Okuyan sözlerine şu şekilde devam etmişti:
6'lı masayı dağıtır, Kılıçdaroğlu'nun adaylığına aklınca bir terslik yaparsa ben de burada söylüyorum, sen de seçime gir, kim sevinir buna? AK Parti. Bunu düşünemeyecek kadar siyasi tecrübesi yok mu?"
"MERAL HANIM İLE İLGİLİ KILIÇDAROĞLU'NA BİR DOSYA VERDİM"
Okuyan sözlerini şöyle sürdürdü:
"Yaptığı bir iş kime yarıyor ben ona bakarım. Sen 6'lı masayı zora sokacak bir şeyi yapıyorsan, bu kime yarar? Olay 13 Şubat'ta başlayacak. Diğer partilerin tutumlarını da biliyorum 6'lı masa içinde. İyi Parti'nin de ne yapacağını görüyorum.

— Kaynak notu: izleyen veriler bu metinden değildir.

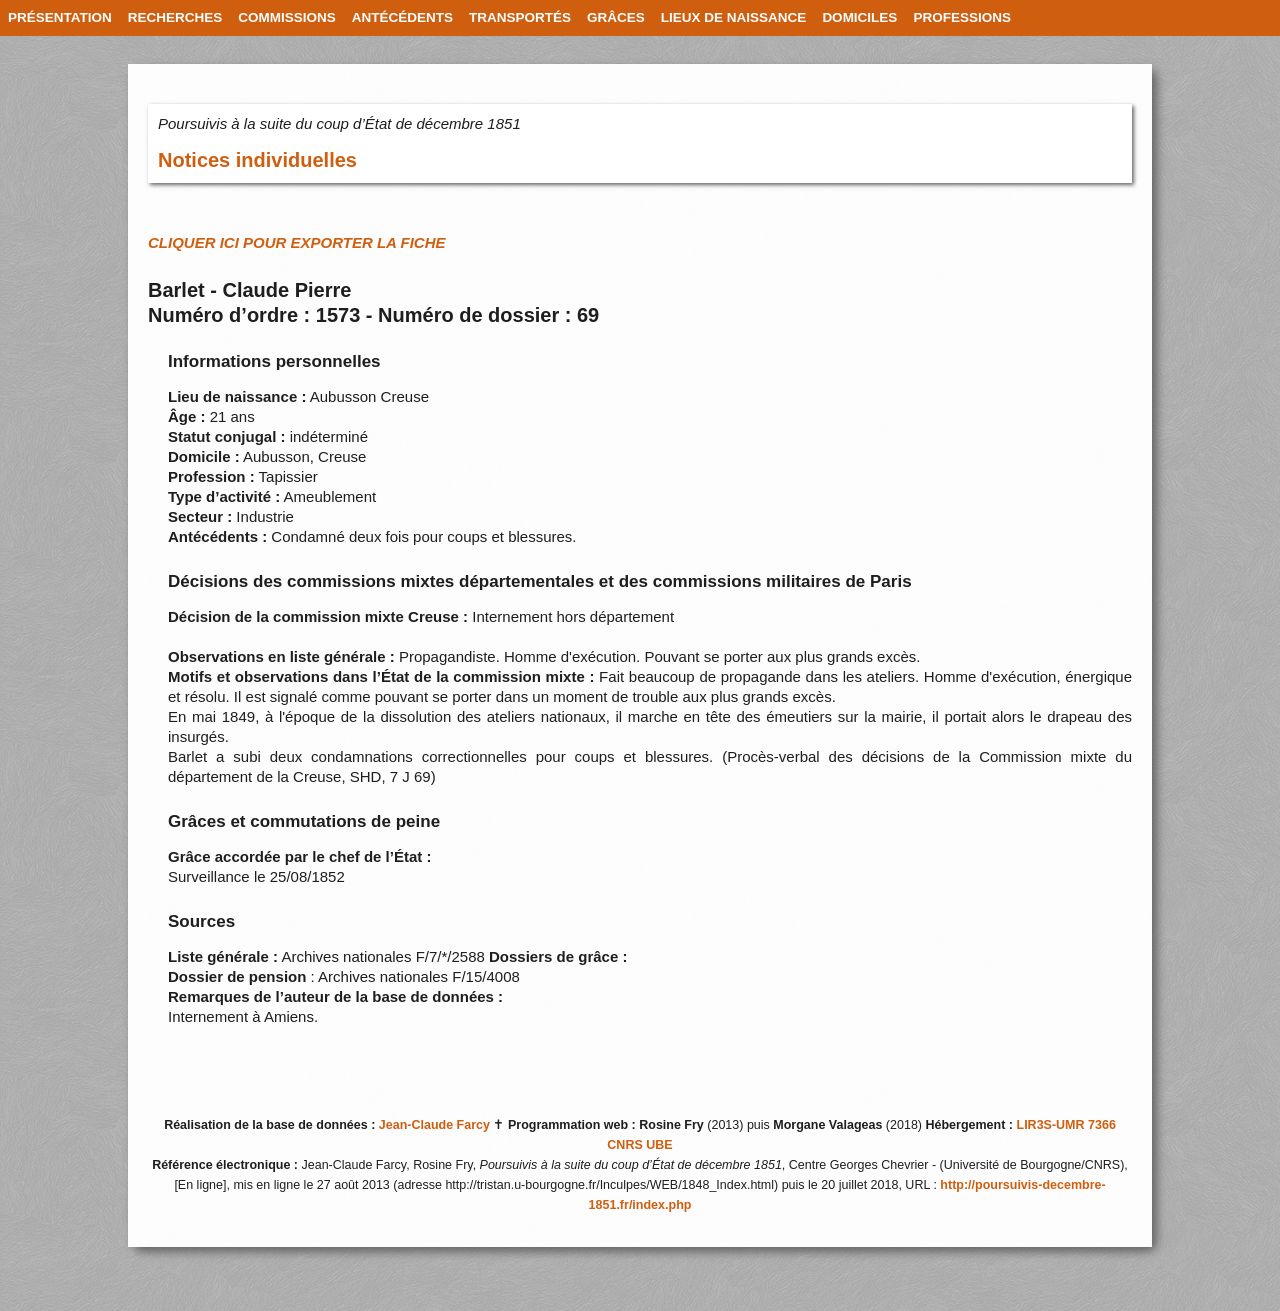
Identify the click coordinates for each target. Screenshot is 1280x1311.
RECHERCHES (175, 17)
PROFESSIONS (962, 17)
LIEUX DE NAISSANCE (734, 17)
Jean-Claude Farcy (434, 1125)
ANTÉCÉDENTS (402, 17)
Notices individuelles (257, 160)
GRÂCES (616, 17)
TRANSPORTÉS (520, 17)
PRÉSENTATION (60, 17)
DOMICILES (859, 17)
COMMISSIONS (287, 17)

Kılıçdaroğlu'na ben bunu 1 sene önce masa kurulurken söyledim. 3 gün önce de hatırlattım ve ona bir dosya verdim. Meral Hanım ile ilgili bir dosya verdim. O kullanmayacak onu ben kullanacağım."
BOMBA GÖRÜŞME: KEMAL KILIÇDAROĞLU VE YAŞAR OKUYAN
Yaşananlar 6'lı koalisyonu sallarken bomba bir temas daha ortaya çıktı. Kemal Kılıçdaroğlu'nun, "Meral Akşener'le ilgili elimde belgeler ve dosyalar var. Masayı dağıttığı an açıklarım." diyen Yaşar Okuyan ile görüştüğü ortaya çıktı.
Okuyan Twitter üzerinden görüşmeye ilişkin görüntüler paylaşırken, "Bugün CHP Genel Başkanı Sayın Kemal Kılıçdaroğlu ile yarım saati aşan bir süre TBMM'de ki CHP Grup odasında görüştük. Deprem ve seçimleri ele aldık." notunu düştü.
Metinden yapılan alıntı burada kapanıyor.